Clearly not: if the dictionary was

cATs
bATs
rATs
vATs
sATe
mole
vole
role

your algorithm would guess a or t, which have a 5/8 chance of reducing your dictionary to 5/8 size for free, and a 3/8 chance of reducing your dictionary to 3/8 size for a cost of 1. You want to choose letters which reveal the most information. In this case, you should guess S, because it has a 4/8 chance of reducing your dictionary to 4/8 size for free, a 1/8 chance of reducing your dictionary to 1/8 size for free, and a 3/8 chance of reducing your dictionary to 3/8 size for a cost of 1. This is strictly better.

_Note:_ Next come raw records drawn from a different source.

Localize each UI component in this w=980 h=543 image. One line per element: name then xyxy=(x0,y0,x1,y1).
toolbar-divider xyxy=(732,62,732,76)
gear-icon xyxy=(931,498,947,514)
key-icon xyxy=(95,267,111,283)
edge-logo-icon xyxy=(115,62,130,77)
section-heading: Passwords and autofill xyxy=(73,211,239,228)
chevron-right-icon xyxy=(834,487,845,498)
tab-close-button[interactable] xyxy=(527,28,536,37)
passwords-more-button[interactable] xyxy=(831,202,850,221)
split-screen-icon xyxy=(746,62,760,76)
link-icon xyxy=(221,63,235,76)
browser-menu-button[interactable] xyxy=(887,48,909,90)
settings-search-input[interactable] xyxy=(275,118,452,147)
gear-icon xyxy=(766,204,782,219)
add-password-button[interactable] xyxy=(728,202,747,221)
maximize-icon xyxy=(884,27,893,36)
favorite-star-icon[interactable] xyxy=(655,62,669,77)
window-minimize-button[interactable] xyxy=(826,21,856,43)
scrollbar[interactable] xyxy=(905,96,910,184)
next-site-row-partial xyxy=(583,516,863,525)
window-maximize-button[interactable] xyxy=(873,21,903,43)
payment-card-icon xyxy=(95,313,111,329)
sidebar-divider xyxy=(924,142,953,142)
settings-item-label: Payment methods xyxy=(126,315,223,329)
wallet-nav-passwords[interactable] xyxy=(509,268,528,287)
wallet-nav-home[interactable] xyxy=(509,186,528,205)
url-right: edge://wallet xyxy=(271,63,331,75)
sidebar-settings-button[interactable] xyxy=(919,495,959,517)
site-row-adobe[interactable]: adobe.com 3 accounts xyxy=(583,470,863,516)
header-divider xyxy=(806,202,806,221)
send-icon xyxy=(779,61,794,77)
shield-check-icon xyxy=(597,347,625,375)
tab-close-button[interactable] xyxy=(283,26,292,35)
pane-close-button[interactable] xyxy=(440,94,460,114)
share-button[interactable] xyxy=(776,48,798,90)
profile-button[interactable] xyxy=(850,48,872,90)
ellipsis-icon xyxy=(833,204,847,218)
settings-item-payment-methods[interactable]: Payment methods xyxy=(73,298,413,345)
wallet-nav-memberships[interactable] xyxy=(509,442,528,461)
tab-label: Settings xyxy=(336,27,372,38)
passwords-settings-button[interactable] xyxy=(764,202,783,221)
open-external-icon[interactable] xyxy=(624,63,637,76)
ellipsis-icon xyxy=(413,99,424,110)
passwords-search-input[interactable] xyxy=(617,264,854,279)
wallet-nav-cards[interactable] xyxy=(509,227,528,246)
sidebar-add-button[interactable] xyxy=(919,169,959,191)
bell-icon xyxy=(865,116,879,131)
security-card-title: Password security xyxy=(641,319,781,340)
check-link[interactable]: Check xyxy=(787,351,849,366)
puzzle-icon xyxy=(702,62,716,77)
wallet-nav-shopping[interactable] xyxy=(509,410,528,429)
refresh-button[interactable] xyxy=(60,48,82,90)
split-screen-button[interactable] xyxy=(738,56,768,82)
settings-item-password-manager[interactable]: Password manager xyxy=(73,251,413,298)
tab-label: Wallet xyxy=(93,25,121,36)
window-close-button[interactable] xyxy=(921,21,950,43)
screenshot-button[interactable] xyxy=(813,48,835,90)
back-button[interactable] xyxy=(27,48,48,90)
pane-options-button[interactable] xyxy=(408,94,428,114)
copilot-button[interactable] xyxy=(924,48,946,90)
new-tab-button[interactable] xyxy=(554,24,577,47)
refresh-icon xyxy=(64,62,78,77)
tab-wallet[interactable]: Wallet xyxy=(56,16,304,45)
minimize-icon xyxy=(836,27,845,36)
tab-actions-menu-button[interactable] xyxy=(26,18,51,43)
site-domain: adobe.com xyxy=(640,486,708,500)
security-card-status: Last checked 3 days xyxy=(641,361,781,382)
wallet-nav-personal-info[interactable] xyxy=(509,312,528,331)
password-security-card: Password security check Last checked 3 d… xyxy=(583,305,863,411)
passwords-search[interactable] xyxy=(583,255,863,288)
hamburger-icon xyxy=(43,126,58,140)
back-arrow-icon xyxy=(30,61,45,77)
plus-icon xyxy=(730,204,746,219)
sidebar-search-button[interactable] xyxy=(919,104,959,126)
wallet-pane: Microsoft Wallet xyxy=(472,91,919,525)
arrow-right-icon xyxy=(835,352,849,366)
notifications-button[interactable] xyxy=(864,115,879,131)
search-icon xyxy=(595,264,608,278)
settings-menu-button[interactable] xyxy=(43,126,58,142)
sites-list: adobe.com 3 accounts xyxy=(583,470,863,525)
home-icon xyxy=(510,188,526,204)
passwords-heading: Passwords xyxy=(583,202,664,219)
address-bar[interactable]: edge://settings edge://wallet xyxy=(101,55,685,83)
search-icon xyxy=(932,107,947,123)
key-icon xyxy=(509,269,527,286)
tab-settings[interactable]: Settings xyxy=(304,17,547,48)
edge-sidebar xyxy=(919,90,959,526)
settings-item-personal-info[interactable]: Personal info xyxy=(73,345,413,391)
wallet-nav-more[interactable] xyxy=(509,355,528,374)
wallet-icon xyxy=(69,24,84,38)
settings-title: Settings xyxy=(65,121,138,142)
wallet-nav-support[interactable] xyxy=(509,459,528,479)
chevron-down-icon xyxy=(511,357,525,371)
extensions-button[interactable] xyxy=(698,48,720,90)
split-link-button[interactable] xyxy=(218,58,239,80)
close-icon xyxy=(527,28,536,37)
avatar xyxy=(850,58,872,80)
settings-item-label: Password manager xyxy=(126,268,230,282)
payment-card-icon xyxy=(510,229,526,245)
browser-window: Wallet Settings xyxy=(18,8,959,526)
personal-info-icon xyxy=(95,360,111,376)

edit: I wanted to use an English dictionary example (above) to demonstrate how this is not artificial, and assumed that people could extrapolate from the example without being hung up on the non-strict equality. However, here is an unambiguously clear counterexample: You have 2000 words. 1000 words contain the letter A in the first place. The other 1000 words contain a unique combination of Bs embedded elsewhere. For example, ?B???, ??B??, ???B?, ????B, ?BB??, ?B?B?, etc. The ?s represent randomly-chosen characters. There are no As in the first ?, except for one word (whose ? is an 'A'), so that the frequency of As is strictly greater than the frequency of Bs. The proposed algorithm would guess A which would result in {50%: choices_halved, 50%: choices_halved & lose_one_life}, whereas this algorithm would dictate the choice B which results in {50%: YOU_WIN, 50%: choices_halved & lose_one_life}. Percentages have been rounded very slightly. (And no, a word with double letters does not contribute twice to the 'frequency', but even if it did under an insane definition, you could trivially modify this example by making the words begin with AAA...A.)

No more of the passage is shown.